◆ EXERCISE ◆
Your output must consist of the records printed verbatim, with the pictures excluded.

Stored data
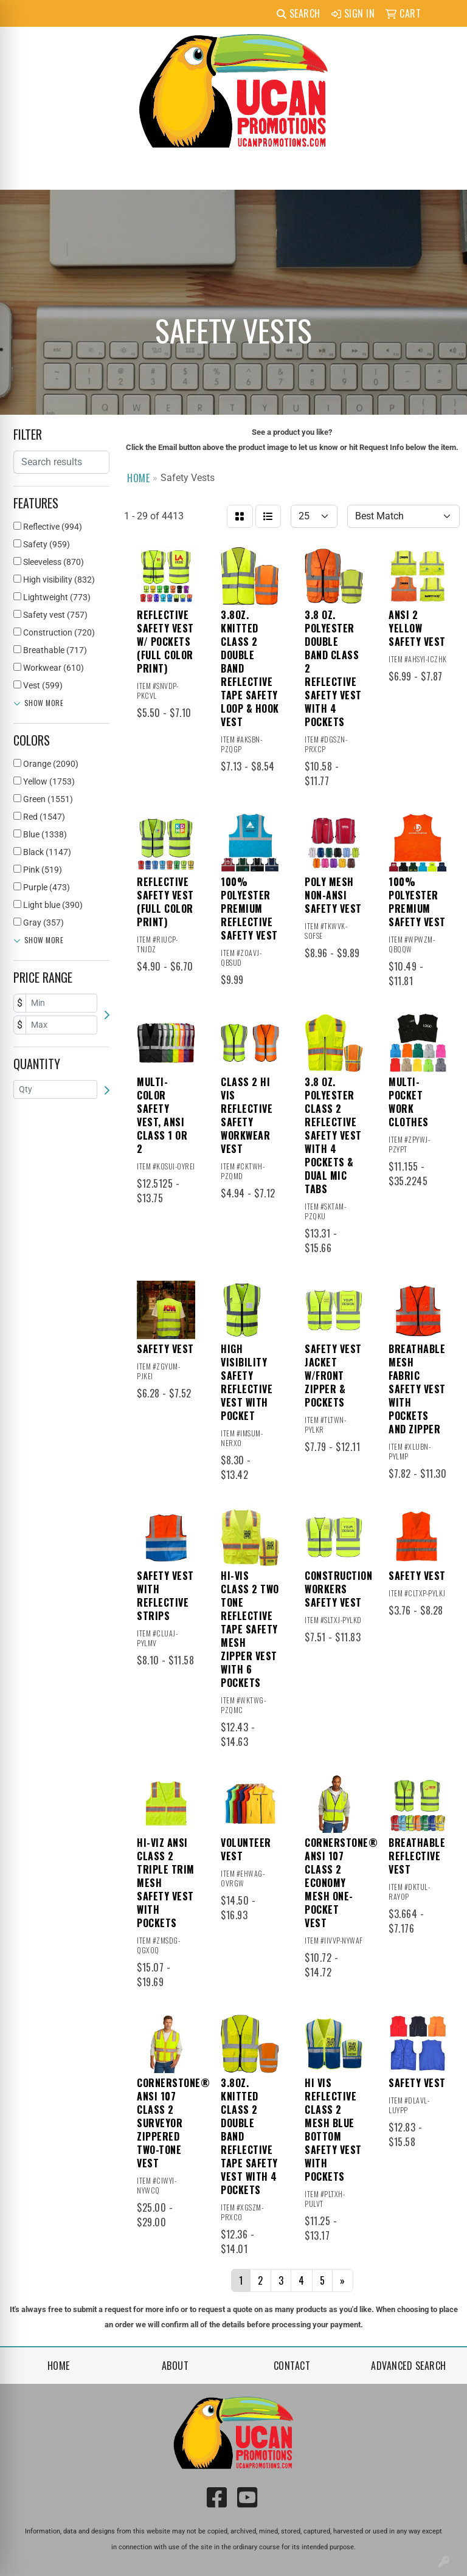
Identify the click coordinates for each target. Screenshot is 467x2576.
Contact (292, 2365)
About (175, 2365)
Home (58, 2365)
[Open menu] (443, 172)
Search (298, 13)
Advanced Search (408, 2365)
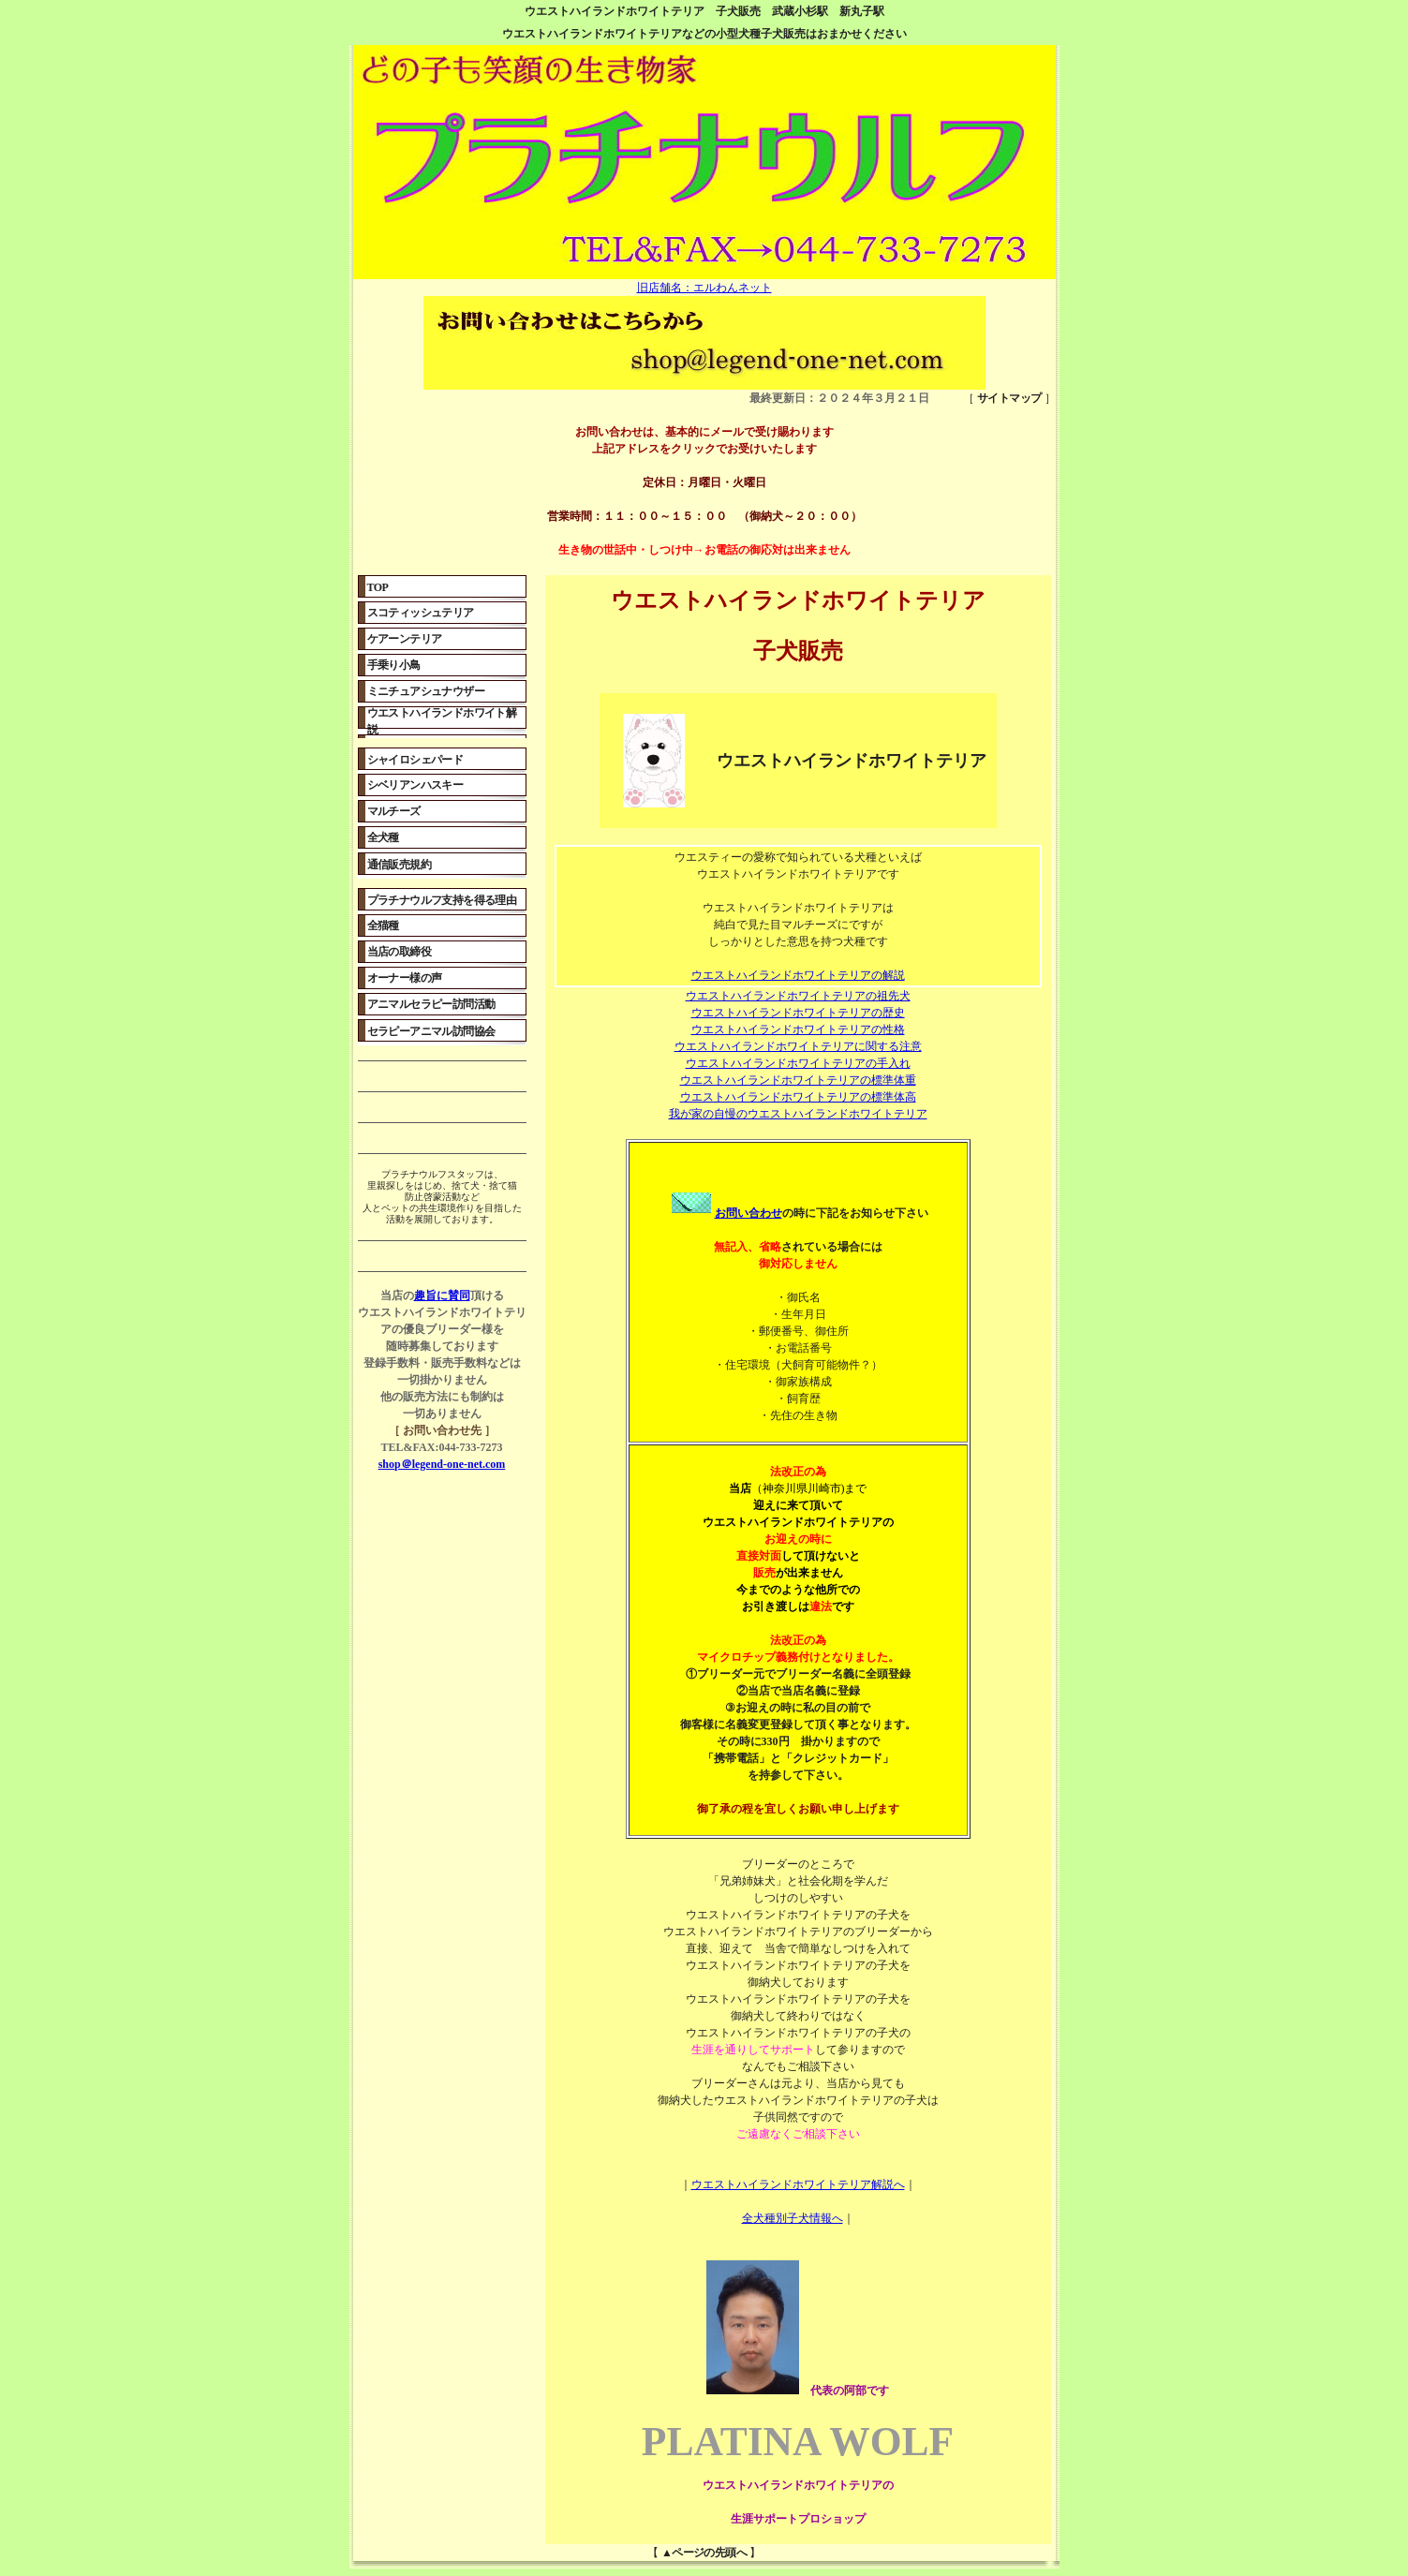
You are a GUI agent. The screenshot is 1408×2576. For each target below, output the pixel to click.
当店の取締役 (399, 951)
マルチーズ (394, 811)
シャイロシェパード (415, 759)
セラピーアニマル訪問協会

◆ EXERCISE SOLUTION ◆
Identify the click coordinates for each target. Screenshot is 467x2576.
Contact (292, 2365)
About (175, 2365)
Home (58, 2365)
[Open menu] (443, 172)
Search (298, 13)
Advanced Search (408, 2365)
You are a GUI agent. The screenshot is 1408×2576. For each target below, output the pixel to click.
当店の取締役 (399, 951)
マルチーズ (394, 811)
シャイロシェパード (415, 759)
セラピーアニマル訪問協会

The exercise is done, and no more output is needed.